Write down exactly the lines of the records below, beginning with the first and ending with the line that includes "a co naopak nechat venku. Ať už je to cokol".

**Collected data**
= = = = = = =
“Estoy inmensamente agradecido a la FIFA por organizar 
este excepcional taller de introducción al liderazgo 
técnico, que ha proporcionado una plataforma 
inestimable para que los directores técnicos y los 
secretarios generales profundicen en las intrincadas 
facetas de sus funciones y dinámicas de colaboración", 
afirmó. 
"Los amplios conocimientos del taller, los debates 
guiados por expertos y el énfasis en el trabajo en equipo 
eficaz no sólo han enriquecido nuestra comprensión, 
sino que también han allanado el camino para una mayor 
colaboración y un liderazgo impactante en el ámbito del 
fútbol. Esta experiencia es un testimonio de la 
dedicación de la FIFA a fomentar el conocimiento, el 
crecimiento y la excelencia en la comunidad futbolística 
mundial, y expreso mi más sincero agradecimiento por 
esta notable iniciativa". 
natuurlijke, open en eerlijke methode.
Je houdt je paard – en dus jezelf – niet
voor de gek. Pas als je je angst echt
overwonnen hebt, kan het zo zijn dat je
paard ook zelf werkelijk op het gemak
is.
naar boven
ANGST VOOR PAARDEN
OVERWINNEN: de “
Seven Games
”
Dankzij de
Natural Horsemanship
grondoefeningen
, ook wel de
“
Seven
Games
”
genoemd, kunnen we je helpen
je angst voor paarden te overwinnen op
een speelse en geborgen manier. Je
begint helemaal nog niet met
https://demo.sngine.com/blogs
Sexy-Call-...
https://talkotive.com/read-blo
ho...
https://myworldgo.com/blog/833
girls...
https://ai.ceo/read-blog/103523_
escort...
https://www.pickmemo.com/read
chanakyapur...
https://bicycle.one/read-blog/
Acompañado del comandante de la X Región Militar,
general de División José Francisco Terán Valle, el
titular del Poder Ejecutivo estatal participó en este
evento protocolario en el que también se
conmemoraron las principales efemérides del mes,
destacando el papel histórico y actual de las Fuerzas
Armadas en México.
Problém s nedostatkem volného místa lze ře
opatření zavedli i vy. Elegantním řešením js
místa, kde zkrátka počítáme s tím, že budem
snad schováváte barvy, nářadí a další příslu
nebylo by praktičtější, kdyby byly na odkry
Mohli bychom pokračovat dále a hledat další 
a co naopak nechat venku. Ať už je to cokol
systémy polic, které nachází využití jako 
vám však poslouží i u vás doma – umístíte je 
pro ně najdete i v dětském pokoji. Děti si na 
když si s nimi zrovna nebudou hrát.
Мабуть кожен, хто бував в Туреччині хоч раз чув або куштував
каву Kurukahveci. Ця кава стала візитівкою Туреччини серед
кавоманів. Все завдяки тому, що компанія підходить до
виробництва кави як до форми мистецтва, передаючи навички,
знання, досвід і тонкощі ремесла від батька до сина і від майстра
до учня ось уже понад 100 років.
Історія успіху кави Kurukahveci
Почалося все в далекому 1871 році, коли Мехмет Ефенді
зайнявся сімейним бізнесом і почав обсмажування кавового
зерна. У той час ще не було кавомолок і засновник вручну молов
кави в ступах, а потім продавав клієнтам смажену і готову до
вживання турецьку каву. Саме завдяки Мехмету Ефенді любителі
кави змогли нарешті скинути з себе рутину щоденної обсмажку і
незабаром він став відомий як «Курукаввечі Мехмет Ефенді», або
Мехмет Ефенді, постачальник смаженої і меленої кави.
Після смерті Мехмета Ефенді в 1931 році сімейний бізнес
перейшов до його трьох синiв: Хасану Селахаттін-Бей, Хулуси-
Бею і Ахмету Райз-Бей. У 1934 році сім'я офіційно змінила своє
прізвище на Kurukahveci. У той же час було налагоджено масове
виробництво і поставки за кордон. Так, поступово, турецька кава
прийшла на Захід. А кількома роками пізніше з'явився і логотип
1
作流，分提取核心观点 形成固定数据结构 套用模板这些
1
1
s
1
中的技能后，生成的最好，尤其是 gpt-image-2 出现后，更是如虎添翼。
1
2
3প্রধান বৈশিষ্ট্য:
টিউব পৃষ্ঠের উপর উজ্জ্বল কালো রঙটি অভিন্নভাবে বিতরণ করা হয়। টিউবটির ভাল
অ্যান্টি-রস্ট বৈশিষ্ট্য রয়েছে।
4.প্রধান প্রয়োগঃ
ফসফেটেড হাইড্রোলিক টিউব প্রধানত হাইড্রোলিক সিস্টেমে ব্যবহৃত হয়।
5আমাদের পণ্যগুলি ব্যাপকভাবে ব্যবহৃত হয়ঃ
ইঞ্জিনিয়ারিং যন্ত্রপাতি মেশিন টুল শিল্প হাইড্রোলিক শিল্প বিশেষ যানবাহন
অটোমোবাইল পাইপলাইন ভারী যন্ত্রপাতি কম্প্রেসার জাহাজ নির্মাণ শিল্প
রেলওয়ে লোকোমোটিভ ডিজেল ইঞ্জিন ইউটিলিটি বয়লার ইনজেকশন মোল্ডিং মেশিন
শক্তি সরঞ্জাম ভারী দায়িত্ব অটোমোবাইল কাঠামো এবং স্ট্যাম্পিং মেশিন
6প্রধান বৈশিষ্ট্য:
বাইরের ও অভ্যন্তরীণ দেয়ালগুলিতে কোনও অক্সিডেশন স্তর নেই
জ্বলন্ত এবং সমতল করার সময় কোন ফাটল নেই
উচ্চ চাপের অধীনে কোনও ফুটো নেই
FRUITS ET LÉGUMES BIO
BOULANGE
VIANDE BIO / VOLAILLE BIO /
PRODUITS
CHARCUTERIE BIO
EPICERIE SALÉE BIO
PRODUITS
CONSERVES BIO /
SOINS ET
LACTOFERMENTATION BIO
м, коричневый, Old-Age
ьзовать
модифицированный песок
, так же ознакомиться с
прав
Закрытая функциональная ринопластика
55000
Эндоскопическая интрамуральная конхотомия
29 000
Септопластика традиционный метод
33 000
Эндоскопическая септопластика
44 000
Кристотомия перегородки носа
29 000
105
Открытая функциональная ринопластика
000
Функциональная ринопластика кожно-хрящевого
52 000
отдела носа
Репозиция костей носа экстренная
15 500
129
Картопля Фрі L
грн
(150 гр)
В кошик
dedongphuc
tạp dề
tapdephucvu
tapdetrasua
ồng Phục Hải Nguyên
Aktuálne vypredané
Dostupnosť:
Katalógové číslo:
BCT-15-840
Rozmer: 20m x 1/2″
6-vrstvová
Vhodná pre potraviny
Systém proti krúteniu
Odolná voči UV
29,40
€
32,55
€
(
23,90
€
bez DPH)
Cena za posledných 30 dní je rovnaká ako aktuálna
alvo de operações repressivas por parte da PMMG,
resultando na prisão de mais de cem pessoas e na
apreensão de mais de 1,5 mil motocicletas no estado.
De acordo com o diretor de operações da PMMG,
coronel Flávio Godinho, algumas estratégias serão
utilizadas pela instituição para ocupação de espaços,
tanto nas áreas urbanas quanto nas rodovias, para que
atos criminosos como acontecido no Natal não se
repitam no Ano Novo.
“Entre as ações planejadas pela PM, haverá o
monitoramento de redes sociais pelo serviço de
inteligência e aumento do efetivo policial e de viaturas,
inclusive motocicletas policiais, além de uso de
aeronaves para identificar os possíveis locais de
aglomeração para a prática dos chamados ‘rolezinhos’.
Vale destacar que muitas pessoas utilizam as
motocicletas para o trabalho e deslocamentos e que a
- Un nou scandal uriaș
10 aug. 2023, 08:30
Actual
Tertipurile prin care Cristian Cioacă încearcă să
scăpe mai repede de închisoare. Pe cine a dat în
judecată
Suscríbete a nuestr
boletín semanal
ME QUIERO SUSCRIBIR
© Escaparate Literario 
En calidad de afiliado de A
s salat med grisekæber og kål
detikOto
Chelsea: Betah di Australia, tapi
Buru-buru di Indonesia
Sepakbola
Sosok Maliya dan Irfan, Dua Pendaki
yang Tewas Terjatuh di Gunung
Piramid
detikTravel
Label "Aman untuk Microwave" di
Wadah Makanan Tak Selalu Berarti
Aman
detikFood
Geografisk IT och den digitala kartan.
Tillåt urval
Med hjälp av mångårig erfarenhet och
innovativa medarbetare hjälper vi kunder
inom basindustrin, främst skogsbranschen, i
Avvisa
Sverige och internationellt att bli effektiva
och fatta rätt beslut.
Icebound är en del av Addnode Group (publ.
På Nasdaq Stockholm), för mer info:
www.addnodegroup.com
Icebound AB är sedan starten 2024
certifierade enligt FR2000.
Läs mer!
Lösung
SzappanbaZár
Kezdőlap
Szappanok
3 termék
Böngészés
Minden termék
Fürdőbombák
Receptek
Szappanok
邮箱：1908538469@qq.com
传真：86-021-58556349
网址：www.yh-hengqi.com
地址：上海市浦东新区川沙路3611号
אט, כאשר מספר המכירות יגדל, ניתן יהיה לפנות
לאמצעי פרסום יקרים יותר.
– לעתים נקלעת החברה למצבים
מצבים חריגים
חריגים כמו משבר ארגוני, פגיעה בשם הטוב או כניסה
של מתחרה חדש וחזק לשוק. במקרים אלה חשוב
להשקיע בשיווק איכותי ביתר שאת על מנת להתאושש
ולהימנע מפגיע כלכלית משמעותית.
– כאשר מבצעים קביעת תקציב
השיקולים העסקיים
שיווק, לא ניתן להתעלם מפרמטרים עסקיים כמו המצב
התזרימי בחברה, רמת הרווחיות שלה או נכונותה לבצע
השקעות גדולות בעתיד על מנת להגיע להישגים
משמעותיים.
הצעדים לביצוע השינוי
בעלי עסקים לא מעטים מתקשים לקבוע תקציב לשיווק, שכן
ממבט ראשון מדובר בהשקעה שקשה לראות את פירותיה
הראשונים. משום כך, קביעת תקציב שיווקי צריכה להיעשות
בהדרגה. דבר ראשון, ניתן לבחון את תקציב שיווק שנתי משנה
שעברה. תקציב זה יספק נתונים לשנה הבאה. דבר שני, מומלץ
= = = = = = =
**PROBLEM SOLUTION**
“Estoy inmensamente agradecido a la FIFA por organizar 
este excepcional taller de introducción al liderazgo 
técnico, que ha proporcionado una plataforma 
inestimable para que los directores técnicos y los 
secretarios generales profundicen en las intrincadas 
facetas de sus funciones y dinámicas de colaboración", 
afirmó. 
"Los amplios conocimientos del taller, los debates 
guiados por expertos y el énfasis en el trabajo en equipo 
eficaz no sólo han enriquecido nuestra comprensión, 
sino que también han allanado el camino para una mayor 
colaboración y un liderazgo impactante en el ámbito del 
fútbol. Esta experiencia es un testimonio de la 
dedicación de la FIFA a fomentar el conocimiento, el 
crecimiento y la excelencia en la comunidad futbolística 
mundial, y expreso mi más sincero agradecimiento por 
esta notable iniciativa". 
natuurlijke, open en eerlijke methode.
Je houdt je paard – en dus jezelf – niet
voor de gek. Pas als je je angst echt
overwonnen hebt, kan het zo zijn dat je
paard ook zelf werkelijk op het gemak
is.
naar boven
ANGST VOOR PAARDEN
OVERWINNEN: de “
Seven Games
”
Dankzij de
Natural Horsemanship
grondoefeningen
, ook wel de
“
Seven
Games
”
genoemd, kunnen we je helpen
je angst voor paarden te overwinnen op
een speelse en geborgen manier. Je
begint helemaal nog niet met
https://demo.sngine.com/blogs
Sexy-Call-...
https://talkotive.com/read-blo
ho...
https://myworldgo.com/blog/833
girls...
https://ai.ceo/read-blog/103523_
escort...
https://www.pickmemo.com/read
chanakyapur...
https://bicycle.one/read-blog/
Acompañado del comandante de la X Región Militar,
general de División José Francisco Terán Valle, el
titular del Poder Ejecutivo estatal participó en este
evento protocolario en el que también se
conmemoraron las principales efemérides del mes,
destacando el papel histórico y actual de las Fuerzas
Armadas en México.
Problém s nedostatkem volného místa lze ře
opatření zavedli i vy. Elegantním řešením js
místa, kde zkrátka počítáme s tím, že budem
snad schováváte barvy, nářadí a další příslu
nebylo by praktičtější, kdyby byly na odkry
Mohli bychom pokračovat dále a hledat další 
a co naopak nechat venku. Ať už je to cokol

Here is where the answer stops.